Медленно и нежно размышляет он о красоте (несмотря на грязь и глупость), о добре (несмотря на все зло), о единстве (несмотря на все запутанное разнообразие) мира. Это — красота, это — добро, это — единство. Их не постичь интеллектом, они не поддаются анализу, но в их реальности нерушимо убеждается дух. Девушка поёт сама себе под бегущими по небу облаками — и вот уже в нас родилась уверенность. Утреннее небо безоблачно, и рождается уверенность. Это иллюзия или откровение глубочайшей истины? Кто знает? Понджилеони дул, скрипачи проводили натёртым канифолью конским волосом по натянутым бараньим кишкам; и в продолжение всей сарабанды поэт неторопливо размышлял о своей нежной и спокойной уверенности.
— Эта музыка начинает надоедать мне, — шёпотом сказал Джон Бидлэйк хозяйке дома. — Скоро она кончится?
Старый Бидлэйк не любил и не понимал музыку и откровенно признавался в этом. Он мог позволить себе быть откровенным. Какой смысл такому замечательному художнику, каким был Джон Бидлэйк, притворяться, будто он любит музыку? Он посмотрел на сидящих гостей и улыбнулся.
— У них такой вид, точно они сидят в церкви, — сказал он. Леди Эдвард погрозила ему веером.
— Кто эта маленькая женщина в чёрном, — продолжал он, — которая закатывает глаза и качается всем телом, точно святая Тереза в экстазе?
— Фанни Логан, — прошептала леди Эдвард. — Но замолчите же наконец!
— Принято говорить, что порок преклоняется перед добродетелью, — неугомонно продолжал Джон Бидлэйк. — Но теперь все позволено — моральное лицемерие нам больше не нужно. Осталось лицемерие интеллектуальное. Преклонение филистеров перед искусством — так, что ли? Посмотрите-ка, как они преклоняются — постные рожи и благоговейное молчание!
— Вы должны быть благодарны за то, что их преклонение перед вами выражается в гинеях, — сказала леди Эдвард. — А теперь извольте молчать.
Бидлэйк с комическим ужасом прикрыл ладонью рот. Толли сладострастно взмахивал руками; Понджилеони дул; скрипачи пиликали. А Бах, поэт, размышлял об истине и красоте.
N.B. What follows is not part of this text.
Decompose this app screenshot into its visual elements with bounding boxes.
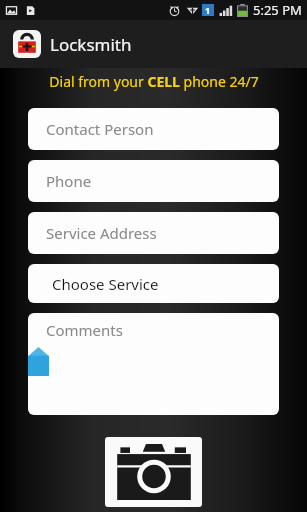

Слезы подступали к глазам Фанни Логан. Её легко было растрогать, особенно музыкой; а когда она испытывала какое-нибудь чувство, она не старалась подавить его, но всем существом отдавалась ему. Как прекрасна музыка, как печальна и в то же время как успокоительна! Она чувствовала, как музыка претворяется в чудесное ощущение, незаметно, но настойчиво наполняющее все извилины её существа. Все её тело вздрагивало и покачивалось в такт мелодии. Она думала о своём покойном муже; поток музыки приносил ей воспоминания о нем, о милом, милом Эрике; с тех пор прошло почти два года; он умер таким молодым! Слезы потекли быстрей. Она отёрла их. Музыка была бесконечно печальна, но в то же время она утешала. Она принимала все: преждевременную смерть бедняжки Эрика, его болезнь, его нежелание умирать; она принимала все. Она выражала всю печаль мира, но из глубин этой печали она утверждала — спокойно, примирённо, — что все правильно, все идёт так, как нужно. За пределами печали простиралось более широкое, более полное блаженство. Слезы струились из глаз миссис Логан; но, несмотря на печаль, это были блаженные слезы. Ей хотелось поделиться своими чувствами с дочерью. Но Полли сидела в другом ряду. Миссис Логан видела за два ряда от себя её затылок и её тонкую шею с ниткой жемчуга, которую милый Эрик подарил ей, когда ей исполнилось восемнадцать лет, за несколько месяцев до своей смерти. И вдруг, словно почувствовав на себе взгляд матери, словно догадавшись о её переживаниях, Полли обернулась и с улыбкой взглянула на неё. Грустное и музыкальное блаженство миссис Логан стало теперь полным.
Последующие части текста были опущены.